McGrain continues to work in the garden every day alongside her carefully selected team, who have been with her for fifteen years. She keeps meticulous records and uses these notes to stay on top of regular tasks, such as edging, pruning, watering, and weeding. Systematic in her methods, McGrain is passionate and obsessive in her dedication to caring for this land and the plants that grow there. Up at sunrise, she begins the day with a walk around the grounds, notebook in hand to record issues in need of immediate attention. She rarely leaves the garden before dinner.
As did Nancy Turner, McGrain has added several imaginative new garden features to the property. Some of the most striking of these were created by Chuck Eblacker, a member of the Dry Stone Walling Association of Great Britain, who studied with the renowned stoneworker Dan Snow in Vermont. Eblacker’s first project was a retaining wall to halt erosion that was threatening a venerable copper beech. Subsequent, less utilitarian projects include a walled vegetable garden and potting shed and a moon gate that opens to a small circular, stone-walled room used for meditation. All the stonework is dry-laid, held together by gravity and friction.
A more recent addition is an architectural feature that includes a koi pool, sluiceway, and waterfall, sited in the area of the former vegetable garden. The stone-lined sluiceway was designed to echo Steele’s use of Medina stone in other areas of the garden, and the forced perspective recalls the narrowing terraces in the main vista. McGrain located the stones herself on excursions through the upstate countryside, where the round cobbles were often used in house construction. (The distinctive red sandstone was discovered during construction of the Erie Canal.) The koi are beautiful and also surprisingly large, having grown to fill the capacity of the six-foot-deep pool.

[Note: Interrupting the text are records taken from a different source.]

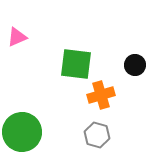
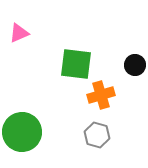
pink triangle: moved 2 px right, 4 px up
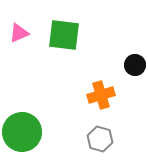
green square: moved 12 px left, 29 px up
gray hexagon: moved 3 px right, 4 px down
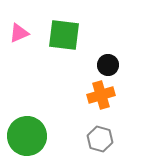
black circle: moved 27 px left
green circle: moved 5 px right, 4 px down
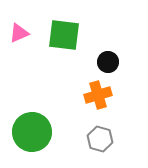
black circle: moved 3 px up
orange cross: moved 3 px left
green circle: moved 5 px right, 4 px up
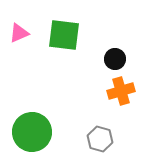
black circle: moved 7 px right, 3 px up
orange cross: moved 23 px right, 4 px up
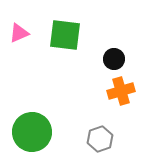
green square: moved 1 px right
black circle: moved 1 px left
gray hexagon: rotated 25 degrees clockwise
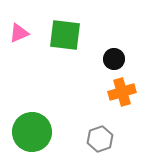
orange cross: moved 1 px right, 1 px down
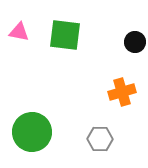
pink triangle: moved 1 px up; rotated 35 degrees clockwise
black circle: moved 21 px right, 17 px up
gray hexagon: rotated 20 degrees clockwise
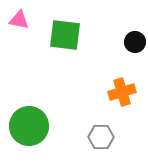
pink triangle: moved 12 px up
green circle: moved 3 px left, 6 px up
gray hexagon: moved 1 px right, 2 px up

One of the most interesting resonances with Nancy Turner’s era of stewardship is the recent addition of a group of monumental bronze passenger pigeons at the edge of the reflecting pool. The sculptures are the work of Melissa’s brother, the artist Todd McGrain, who created them in a limited edition as part of The Lost Bird Project, an initiative memorializing five North American birds, all now extinct. Andrew Stern is the director of The Lost Bird Project, the eponymously named nonprofit organization whose mission is “connecting more deeply with the earth through art.”
Nancy Turner searched for years for a sculpture to place in the spot behind the reflecting pool the pigeons now inhabit. Steele had repeatedly suggested that the primary focal point in the vista needed the right “something.” After trying a pair of nineteenth-century marble figures and finding them too delicate in scale, Turner purchased a large metal sandhill crane by the sculptor Mary Taylor and was pleased with the effect. But before she moved, she donated the sculpture to the Seneca Park Zoo, so that when McGrain and Stern arrived, the pool was once again unattended, and the search began anew. The pigeons were the perfect solution. An uncannily lifelike, almost numinous presence in the garden, the gentle birds express something of the deep, unchanging spirit of this place, as they offer a vivid reminder of the redemptive power of art.
—Robin Karson is executive director of LALH.